Task details – Repeat exactly the lines that run from the one containing "Як впливає на" to the end of the data, and leave out all others.

Listed entries –
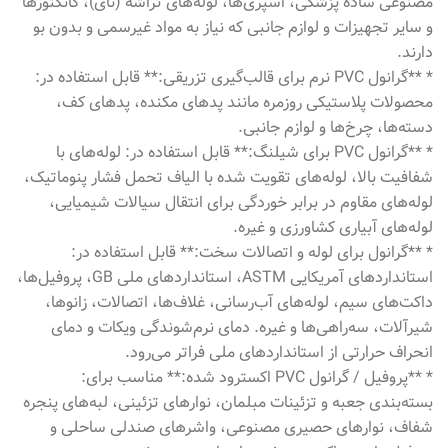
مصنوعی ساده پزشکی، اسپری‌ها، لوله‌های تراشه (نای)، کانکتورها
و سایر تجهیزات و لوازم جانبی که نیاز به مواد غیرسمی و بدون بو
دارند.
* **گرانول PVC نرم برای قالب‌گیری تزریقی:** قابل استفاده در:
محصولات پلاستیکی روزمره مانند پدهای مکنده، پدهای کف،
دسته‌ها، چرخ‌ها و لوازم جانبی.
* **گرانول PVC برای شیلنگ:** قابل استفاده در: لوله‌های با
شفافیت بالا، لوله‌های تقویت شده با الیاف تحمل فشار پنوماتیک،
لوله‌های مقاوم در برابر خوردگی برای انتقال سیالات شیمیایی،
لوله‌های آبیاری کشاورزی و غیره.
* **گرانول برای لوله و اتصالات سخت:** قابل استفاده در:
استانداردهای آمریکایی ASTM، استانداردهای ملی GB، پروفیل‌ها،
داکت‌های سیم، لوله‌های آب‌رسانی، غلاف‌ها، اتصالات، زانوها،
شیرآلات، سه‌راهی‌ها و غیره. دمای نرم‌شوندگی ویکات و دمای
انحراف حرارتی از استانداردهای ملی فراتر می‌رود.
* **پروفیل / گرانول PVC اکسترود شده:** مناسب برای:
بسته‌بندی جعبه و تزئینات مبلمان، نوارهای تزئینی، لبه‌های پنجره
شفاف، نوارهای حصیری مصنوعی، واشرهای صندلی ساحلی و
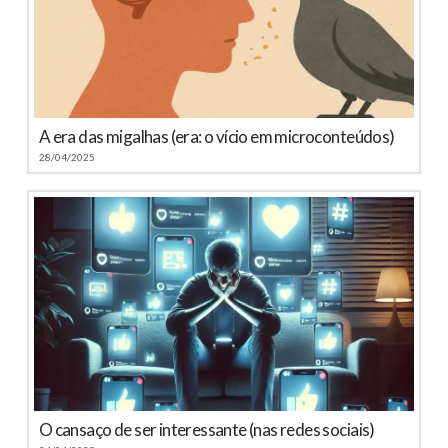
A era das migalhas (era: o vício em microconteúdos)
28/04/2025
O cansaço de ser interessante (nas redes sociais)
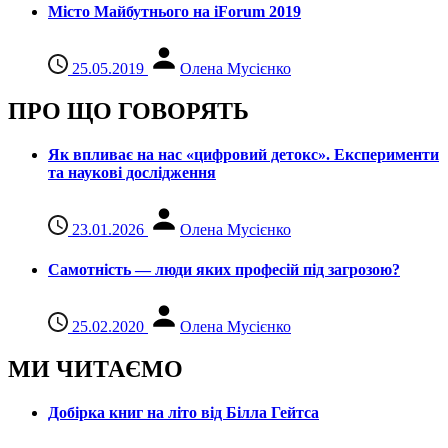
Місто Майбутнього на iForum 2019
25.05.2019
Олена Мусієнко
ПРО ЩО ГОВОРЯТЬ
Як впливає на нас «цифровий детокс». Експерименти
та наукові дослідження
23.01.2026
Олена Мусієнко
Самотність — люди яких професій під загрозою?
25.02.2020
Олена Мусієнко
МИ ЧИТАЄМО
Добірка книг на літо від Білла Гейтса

Result –
Як впливає на нас «цифровий детокс». Експерименти
та наукові дослідження
23.01.2026
Олена Мусієнко
Самотність — люди яких професій під загрозою?
25.02.2020
Олена Мусієнко
МИ ЧИТАЄМО
Добірка книг на літо від Білла Гейтса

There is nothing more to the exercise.